For the 123rd year in a row, the Christmas Bird Count is happening all over the country. Bird enthusiasts and nature lovers head outside, take a census of birds in their area and report what they’ve found to the National Audubon Society, a nonprofit conservation organization.
Always planned around the holidays, the count has been called the longest running citizen science project in the world.
Recently, though, the project has shown a drop in some bird populations. Last year’s Christmas counts in Texas showed the biggest rate of decline in bird numbers in 14 years, according to a report from the Audubon Society.
Texas bird counts now “have had five years in a row where declining species out-numbered increasing species,” the study says. “Ninety-one species (24%) were at their lowest level for the decade.”
But there may also be reasons unique to Texas that explain a sudden drop in numbers.

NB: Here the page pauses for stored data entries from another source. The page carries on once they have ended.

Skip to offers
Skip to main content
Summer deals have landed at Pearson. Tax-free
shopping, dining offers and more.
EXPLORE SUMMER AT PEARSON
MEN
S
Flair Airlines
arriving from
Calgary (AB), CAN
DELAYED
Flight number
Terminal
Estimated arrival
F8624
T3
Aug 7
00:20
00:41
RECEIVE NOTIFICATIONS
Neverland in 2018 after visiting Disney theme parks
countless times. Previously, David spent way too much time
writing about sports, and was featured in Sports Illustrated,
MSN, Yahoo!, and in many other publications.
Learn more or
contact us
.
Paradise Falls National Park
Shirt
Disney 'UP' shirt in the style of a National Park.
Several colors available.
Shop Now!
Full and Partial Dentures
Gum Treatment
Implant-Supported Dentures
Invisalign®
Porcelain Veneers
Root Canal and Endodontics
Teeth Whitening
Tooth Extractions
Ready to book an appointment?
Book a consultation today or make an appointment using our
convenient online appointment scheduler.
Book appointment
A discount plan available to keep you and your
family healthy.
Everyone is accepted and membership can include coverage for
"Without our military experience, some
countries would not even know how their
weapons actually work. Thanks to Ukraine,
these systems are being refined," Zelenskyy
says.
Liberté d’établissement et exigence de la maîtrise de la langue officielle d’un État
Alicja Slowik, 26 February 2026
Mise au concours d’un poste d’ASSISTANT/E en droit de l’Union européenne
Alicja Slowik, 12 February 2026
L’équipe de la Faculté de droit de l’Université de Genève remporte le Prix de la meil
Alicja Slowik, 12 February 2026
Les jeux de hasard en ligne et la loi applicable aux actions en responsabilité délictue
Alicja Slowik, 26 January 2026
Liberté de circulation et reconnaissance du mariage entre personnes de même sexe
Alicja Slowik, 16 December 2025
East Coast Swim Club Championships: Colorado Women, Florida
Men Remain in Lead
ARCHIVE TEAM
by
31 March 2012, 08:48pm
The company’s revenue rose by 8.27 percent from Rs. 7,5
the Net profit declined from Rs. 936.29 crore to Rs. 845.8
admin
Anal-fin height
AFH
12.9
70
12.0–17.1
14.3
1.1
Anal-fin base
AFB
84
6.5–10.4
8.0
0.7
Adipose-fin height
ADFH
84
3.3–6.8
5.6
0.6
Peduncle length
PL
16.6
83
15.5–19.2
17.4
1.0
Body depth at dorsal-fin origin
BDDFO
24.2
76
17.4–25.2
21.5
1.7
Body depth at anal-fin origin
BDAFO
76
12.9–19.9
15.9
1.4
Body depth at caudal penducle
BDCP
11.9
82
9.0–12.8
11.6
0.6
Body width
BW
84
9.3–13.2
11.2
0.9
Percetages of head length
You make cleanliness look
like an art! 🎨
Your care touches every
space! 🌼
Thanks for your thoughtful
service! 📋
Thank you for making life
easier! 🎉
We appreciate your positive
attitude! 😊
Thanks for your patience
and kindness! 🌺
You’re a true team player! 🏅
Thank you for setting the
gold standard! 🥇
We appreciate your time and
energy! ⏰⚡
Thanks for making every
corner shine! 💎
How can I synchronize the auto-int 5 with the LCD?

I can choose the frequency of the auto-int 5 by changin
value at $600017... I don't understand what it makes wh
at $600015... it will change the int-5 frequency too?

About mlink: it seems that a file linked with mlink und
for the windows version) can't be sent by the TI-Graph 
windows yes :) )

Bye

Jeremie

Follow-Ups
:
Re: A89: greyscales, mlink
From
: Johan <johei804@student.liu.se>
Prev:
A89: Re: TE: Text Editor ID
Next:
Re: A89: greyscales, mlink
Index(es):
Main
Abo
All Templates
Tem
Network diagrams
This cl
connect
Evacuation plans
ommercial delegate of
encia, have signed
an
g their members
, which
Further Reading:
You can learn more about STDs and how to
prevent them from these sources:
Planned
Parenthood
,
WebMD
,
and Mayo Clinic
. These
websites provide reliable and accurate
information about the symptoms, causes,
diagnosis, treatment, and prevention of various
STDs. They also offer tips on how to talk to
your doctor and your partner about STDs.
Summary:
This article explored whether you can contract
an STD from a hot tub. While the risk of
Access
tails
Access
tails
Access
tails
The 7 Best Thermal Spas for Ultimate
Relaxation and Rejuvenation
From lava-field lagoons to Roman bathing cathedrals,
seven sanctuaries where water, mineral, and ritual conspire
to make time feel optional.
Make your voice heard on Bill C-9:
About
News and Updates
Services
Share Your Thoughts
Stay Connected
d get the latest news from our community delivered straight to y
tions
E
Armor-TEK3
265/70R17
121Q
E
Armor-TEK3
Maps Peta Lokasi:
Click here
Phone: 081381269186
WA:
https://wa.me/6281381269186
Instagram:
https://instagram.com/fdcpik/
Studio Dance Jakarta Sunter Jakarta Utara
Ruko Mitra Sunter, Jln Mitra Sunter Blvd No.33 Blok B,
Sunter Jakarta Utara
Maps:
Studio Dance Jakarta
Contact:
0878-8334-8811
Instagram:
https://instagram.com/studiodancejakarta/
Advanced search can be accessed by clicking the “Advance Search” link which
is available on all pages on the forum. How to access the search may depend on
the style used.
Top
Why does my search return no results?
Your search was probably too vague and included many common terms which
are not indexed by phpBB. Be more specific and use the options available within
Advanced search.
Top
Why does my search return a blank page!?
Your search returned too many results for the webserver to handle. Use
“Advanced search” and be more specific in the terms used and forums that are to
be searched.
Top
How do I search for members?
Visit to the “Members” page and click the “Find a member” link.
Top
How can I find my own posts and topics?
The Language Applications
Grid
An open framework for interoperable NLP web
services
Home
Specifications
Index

“The lack of birds has become readily apparent and left many wondering the same thing – ‘Where Have All the Birds Gone?'” writes birder Noreen Baker as part of Travis Audubon’s Ask-a-Birder project.
Baker was responding to a question from Wes Renick, manager of Wild Birds Unlimited, who says people are noticing fewer birds at their backyard feeders and bird baths.
The reasons, Baker speculates, could include recent drought and the 2021 winter storm, which “did kill birds over a large area.”
Less troubling reasons for this year’s decline in Texas bird sightings could be that there has been more food available in other states that has postponed or slowed bird migrations through Texas.
The point is that we need more data, and that’s where you can come in. You can help your local Audubon group do its count for the year – go here for the Houston area and here for Central Texas to learn more. Links for other areas are there as well. The counting goes through January 5, so go click now if you want to participate.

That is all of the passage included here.